IWK

How National’s Mitchell plans to police crime

Written by IWK Bureau | Sep 7, 2023 11:11:06 PM

The military-style bootcamps for young offenders National is proposing will work differently from an earlier plan along similar lines that critics say wasn’t effective, says the party’s spokesperson for police.

“Well, they did have some success with it [earlier], but the model was wrong,” Mark Mitchell said during his visit to the office of The Indian Weekender this week. “The [new] model we're using for this…has been running for 14 years. It’s defence-led.”

Critics have often pointed to a bootcamp scheme launched many years back under a previous National government to say it didn’t do much to reduce re-offending rates.

Labour leader Chris Hipkins on Thursday made that point again, saying the bootcamps “have an 80 per cent failure rate”.

But Mitchell doesn’t agree with such assessments, saying the new model runs on a 70 per cent success rate.

“It targets 17-year-olds, up to sort of mid-20s young people that have been in trouble with the law, some of them have been in prison, they come and they do an eight-week boot camp.

“So we think that if we run this programme, and we extrapolate that out over 12 months, we can have an even better success rates.”

The former defence minister is also promising a National government will put more police on the streets, shoring up the numbers to provide a personnel for every 480 people, as against 541 in 2017.

“I want to see a lot more of the back-office staff coming back out onto the front lines, I want to see police officers here on the beats and highly visible in the communities.

“Beat officers are very effective in terms of developing relationships with dairy owners and retailers. They take ownership for their patch, they give them the human intelligence…we just haven't seen enough of it in the last five or six years,” he says.

Mitchell also spoke about a petition small businesses submitted to the government this year for a new law that will make parents of young offenders liable for crimes, hinting there might not be an easy answer for that.
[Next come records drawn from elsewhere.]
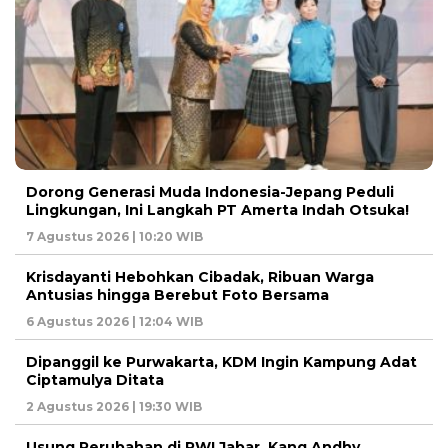
Dorong Generasi Muda Indonesia-Jepang Peduli
Lingkungan, Ini Langkah PT Amerta Indah Otsuka!
7 Agustus 2026 | 10:20 WIB
Krisdayanti Hebohkan Cibadak, Ribuan Warga
Antusias hingga Berebut Foto Bersama
6 Agustus 2026 | 12:04 WIB
Dipanggil ke Purwakarta, KDM Ingin Kampung Adat
Ciptamulya Ditata
2 Agustus 2026 | 19:30 WIB
Usung Perubahan di PWI Jabar, Kang Andhy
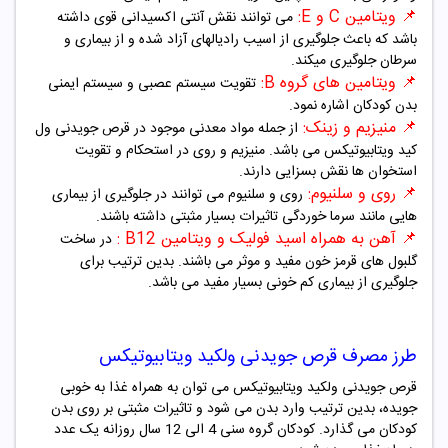
📌
ویتامین C و E:
می توانند نقش آنتی اکسیدانی قوی داشته
باشد که باعث جلوگیری از اسیب رادیالهای آزاد شده و از بیماری و
سرطان جلوگیری میکند.
📌
ویتامین های گروه B:
تقویت سیستم عصبی و سیستم ایمنی
بدن کودکان اشاره نمود.
📌
منیزیم و زینک:
از جمله مواد معدنی موجود در قرص جویدنی ول
کید ویتابیوتیکس می باشد. منیزیم و روی در استحکام و تقویت
استخوان ها نقش بسزایی دارند.
📌
روی و سلنیوم:
روی و سلنیوم می توانند در جلوگیری از بیماری
هایی مانند سرما خوردگی تاثیرات بسیار مثبتی داشته باشند.
📌
آهن به همراه اسید فولیک و ویتامین B12 :
در ساخت
گلبول های قرمز خون مفید و موثر می باشند. بدین ترتیب برای
جلوگیری از بیماری کم خونی بسیار مفید می باشد.
طرز مصرف قرص جویدنی ولکید ویتابیوتیکس
قرص جويدنى ولکید ویتابیوتیکس می توان به همراه غذا به خوبی
جویده، بدین ترتیب وارد بدن می شود و تاثیرات مثبتی بر روی بدن
کودکان می گذارد. کودکان گروه سنی 4 الی 12 سال روزانه یک عدد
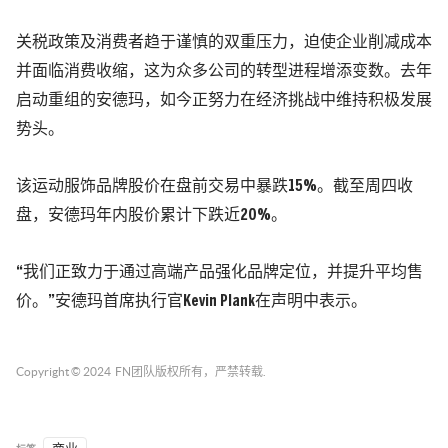
关税政策及消费者趋于谨慎的双重压力，迫使企业削减成本
并面临消费收缩，这为众多公司的转型进程增添变数。去年
启动重组的安德玛，如今正努力在经济挑战中维持积极发展
势头。
该运动服饰品牌股价在盘前交易中暴跌15%。截至周四收
盘，安德玛年内股价累计下跌近20%。
“我们正致力于通过高端产品强化品牌定位，并提升平均售
价。”安德玛首席执行官Kevin Plank在声明中表示。
Copyright © 2024
FN团队
版权所有，严禁转载.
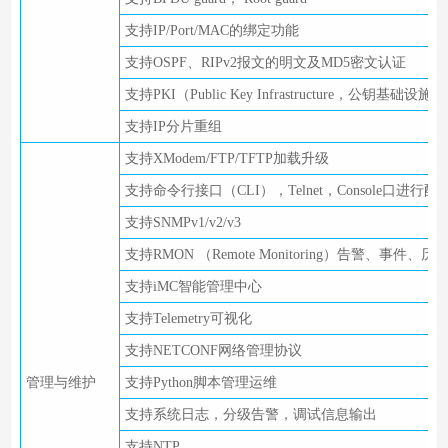
支持IP/Port/MAC的绑定功能
支持OSPF、RIPv2报文的明文及MD5密文认证
支持PKI（Public Key Infrastructure，公钥基础设施）
支持IP分片重组
支持XModem/FTP/TFTP加载升级
支持命令行接口（CLI），Telnet，Console口进行配
支持SNMPv1/v2/v3
支持RMON （Remote Monitoring）告警、事件、历
支持iMC智能管理中心
支持Telemetry可视化
支持NETCONF网络管理协议
管理与维护
支持Python脚本管理运维
支持系统日志，分级告警，调试信息输出
支持NTP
“We will never walk away from proof of responsibility. And we recognise that many of these families have deeply, deeply complex issues. But they have to be addressed.

“It's not going to be a community solution or an iwi-led solution. It's going to be all of government, local government, community, iwi, whoever might be involved, and they should come up with solutions to deal with those issues.”

Mitchell says if he were to become police minister after General Elections 2023 next month, some of his top priorities will include empowering the police, cracking down on gang patches and limiting the judiciary’s power to grant discounts on sentences.

He has offered to hold himself to account if he were to fail on his promises. “If people in New Zealand don't inherently feel like we're heading in the right direction, I don't feel safer than 12 months ago, then I’ll stand down from my role because obviously I am not the right guy for it.”